When Lauren and Madison were in town visiting, one of the things that they really wanted to do was go on The Tower of Terror in Disney's California Adventure. Now, Disney World has the original ride which opened in 1994, and California Adventure's opened in 2004. We all adore Tower out in Hollywood Studios, so we figured that it would be the same/very similar to the one there. Though to be completely honest we didn't really have a clue what would happen. 

The picture above is from the second time that we went on the ride because the first time we went on it, our faces were of hysteria/pure terror. Because we went in blind, and weren't really sure what to expect it was fun and terrifying at the same time. After we got off of the ride for the first time we were all kind of shakey and had to take a moment because we were like 'what did we just experience.'  

One of the largest differences, that isn't really a spolier, is the fact that in Disney World, the ride takes you through the tower, and in Disneyland they do not. This is the biggest difference because we didn't really know what to expect because there wasn't any switching tracks. It's solely up and down. The other difference here is the queue line. The line inside the tower after you watch the video is absolutely terrifying here as well. I feel as if it's a lot creepier and a lot more ominous here. 

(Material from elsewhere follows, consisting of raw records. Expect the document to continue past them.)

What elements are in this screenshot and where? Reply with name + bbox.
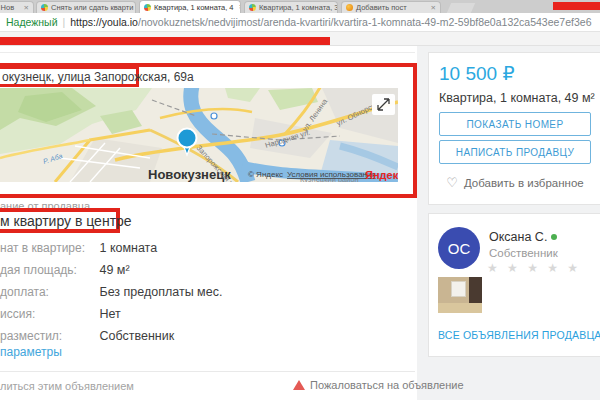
listing-title: м квартиру в центре (0, 213, 132, 229)
site-favicon-icon (346, 4, 353, 11)
detail-row-rooms: нат в квартире: 1 комната (0, 238, 157, 256)
redaction-box (553, 2, 600, 10)
detail-value: 1 комната (99, 241, 157, 255)
thumbnail-wardrobe-shape (469, 277, 482, 305)
seller-avatar[interactable]: ОС (438, 227, 480, 269)
tab-snyat-kvartiru[interactable]: Снять или сдать кварти ✕ (36, 1, 136, 13)
listing-address: окузнецк, улица Запорожская, 69а (2, 70, 194, 84)
seller-name: Оксана С. (489, 230, 547, 244)
detail-label: нат в квартире: (0, 241, 95, 255)
tab-label: Квартира, 1 комната, 3 (259, 3, 338, 12)
add-to-favorites-button[interactable]: ♡ Добавить в избранное (429, 175, 600, 190)
seller-card: ОС Оксана С. Собственник ★ ★ ★ ★ ★ ВСЕ О… (428, 213, 600, 357)
tab-close-icon[interactable]: ✕ (22, 4, 29, 12)
all-parameters-link[interactable]: параметры (0, 345, 62, 359)
youla-favicon-icon (144, 4, 151, 11)
write-seller-button[interactable]: НАПИСАТЬ ПРОДАВЦУ (439, 140, 591, 164)
thumbnail-floor-shape (438, 303, 482, 313)
detail-row-commission: иссия: Нет (0, 304, 121, 322)
youla-favicon-icon (41, 4, 48, 11)
map-terms-link[interactable]: Условия использования (287, 170, 376, 179)
tab-label: Добавить пост (356, 3, 407, 12)
tab-label: — Нов (0, 3, 14, 12)
detail-value: Нет (99, 307, 120, 321)
favorites-label: Добавить в избранное (464, 177, 584, 189)
browser-window: — Нов ✕ Снять или сдать кварти ✕ Квартир… (0, 0, 600, 400)
map-canvas: Новокузнецк Запорожская ул. Народная ул.… (0, 88, 398, 182)
thumbnail-window-shape (451, 281, 466, 297)
tab-kvartira-49m2[interactable]: Квартира, 1 комната, 4 ✕ (139, 0, 241, 13)
map-expand-button[interactable] (372, 94, 395, 115)
detail-label: дая площадь: (0, 263, 95, 277)
address-bar[interactable]: Надежный | https://youla.io/novokuznetsk… (0, 13, 600, 32)
listing-subtitle: Квартира, 1 комната, 49 м² (439, 91, 595, 105)
tab-kvartira-3[interactable]: Квартира, 1 комната, 3 ✕ (244, 1, 338, 13)
all-seller-ads-link[interactable]: ВСЕ ОБЪЯВЛЕНИЯ ПРОДАВЦА (438, 329, 600, 341)
detail-value: Без предоплаты мес. (99, 285, 222, 299)
listing-price: 10 500 ₽ (439, 62, 514, 85)
detail-value: 49 м² (99, 263, 129, 277)
detail-label: разместил: (0, 329, 95, 343)
tab-dobavit-post[interactable]: Добавить пост ✕ (341, 1, 441, 13)
price-card: 10 500 ₽ Квартира, 1 комната, 49 м² ПОКА… (428, 52, 600, 205)
yandex-map[interactable]: Новокузнецк Запорожская ул. Народная ул.… (0, 88, 398, 182)
seller-description-label: ание от продавца (0, 200, 90, 212)
section-divider (0, 52, 415, 53)
heart-icon: ♡ (446, 175, 458, 190)
online-status-icon (551, 234, 557, 240)
yandex-logo: Яндекс (365, 169, 398, 181)
detail-label: доплата: (0, 285, 95, 299)
tab-close-icon[interactable]: ✕ (237, 3, 241, 11)
url-separator: | (63, 16, 66, 28)
detail-row-posted-by: разместил: Собственник (0, 326, 174, 344)
footer-divider (0, 371, 415, 372)
detail-row-prepayment: доплата: Без предоплаты мес. (0, 282, 222, 300)
tab-strip: — Нов ✕ Снять или сдать кварти ✕ Квартир… (0, 0, 600, 13)
detail-row-area: дая площадь: 49 м² (0, 260, 130, 278)
detail-label: иссия: (0, 307, 95, 321)
seller-role: Собственник (489, 247, 558, 259)
warning-triangle-icon (293, 380, 305, 390)
bookmarks-bar (0, 32, 600, 46)
url-host: https://youla.io (70, 16, 138, 28)
secure-badge[interactable]: Надежный (6, 16, 58, 28)
detail-value: Собственник (99, 329, 174, 343)
share-listing-label: литься этим объявлением (0, 380, 134, 392)
rating-stars: ★ ★ ★ ★ ★ (487, 261, 581, 275)
transit-icon (211, 113, 217, 119)
report-label: Пожаловаться на объявление (310, 379, 464, 391)
youla-favicon-icon (249, 4, 256, 11)
map-attribution: © Яндекс (248, 170, 283, 179)
tab-close-icon[interactable]: ✕ (429, 4, 436, 12)
tab-label: Квартира, 1 комната, 4 (154, 3, 234, 12)
report-listing-link[interactable]: Пожаловаться на объявление (293, 379, 464, 391)
listing-thumbnail[interactable] (438, 277, 482, 313)
new-tab-button[interactable] (447, 3, 475, 13)
url-path: /novokuznetsk/nedvijimost/arenda-kvartir… (138, 16, 592, 28)
tab-label: Снять или сдать кварти (51, 3, 133, 12)
redaction-bar (0, 37, 330, 45)
show-number-button[interactable]: ПОКАЗАТЬ НОМЕР (439, 112, 591, 136)
tab-partial[interactable]: — Нов ✕ (0, 1, 34, 13)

Loading here is really different as well, because there is an upstairs and a downstairs. I still haven't quite figured out how it works just yet but basically depending on which side you go on depends on if you go upstairs or if you stay on the ground floor. It's the same loading type situation, I've been in both, and honestly it's very similar to the one in Hollywood Studios, there are just six loading stations. All in all, I can say Tower of Terror is one of my favorite ride at both parks and they're very well done in both parks as well.